Stored items:
*** Begin section ***
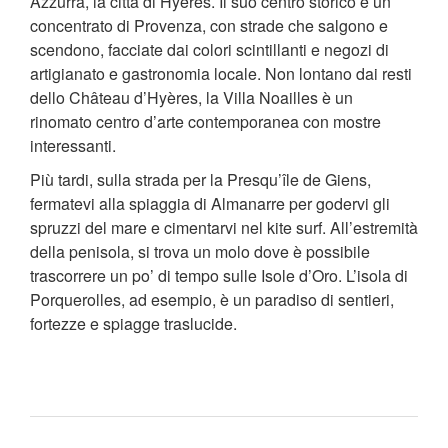
Azzurra, la città di Hyères. Il suo centro storico è un
concentrato di Provenza, con strade che salgono e
scendono, facciate dai colori scintillanti e negozi di
artigianato e gastronomia locale. Non lontano dai resti
dello Château d’Hyères, la Villa Noailles è un
rinomato centro d’arte contemporanea con mostre
interessanti.
Più tardi, sulla strada per la Presqu’île de Giens,
fermatevi alla spiaggia di Almanarre per godervi gli
spruzzi del mare e cimentarvi nel kite surf. All’estremità
della penisola, si trova un molo dove è possibile
trascorrere un po’ di tempo sulle Isole d’Oro. L’isola di
Porquerolles, ad esempio, è un paradiso di sentieri,
fortezze e spiagge traslucide.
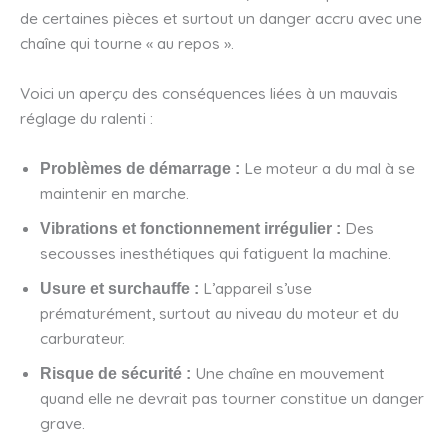
de certaines pièces et surtout un danger accru avec une
chaîne qui tourne « au repos ».
Voici un aperçu des conséquences liées à un mauvais
réglage du ralenti :
Le moteur a du mal à se
Problèmes de démarrage :
maintenir en marche.
Des
Vibrations et fonctionnement irrégulier :
secousses inesthétiques qui fatiguent la machine.
L’appareil s’use
Usure et surchauffe :
prématurément, surtout au niveau du moteur et du
carburateur.
Une chaîne en mouvement
Risque de sécurité :
quand elle ne devrait pas tourner constitue un danger
grave.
*** End section ***
Write down how many lines in the data contain "centro". Add nothing else.

2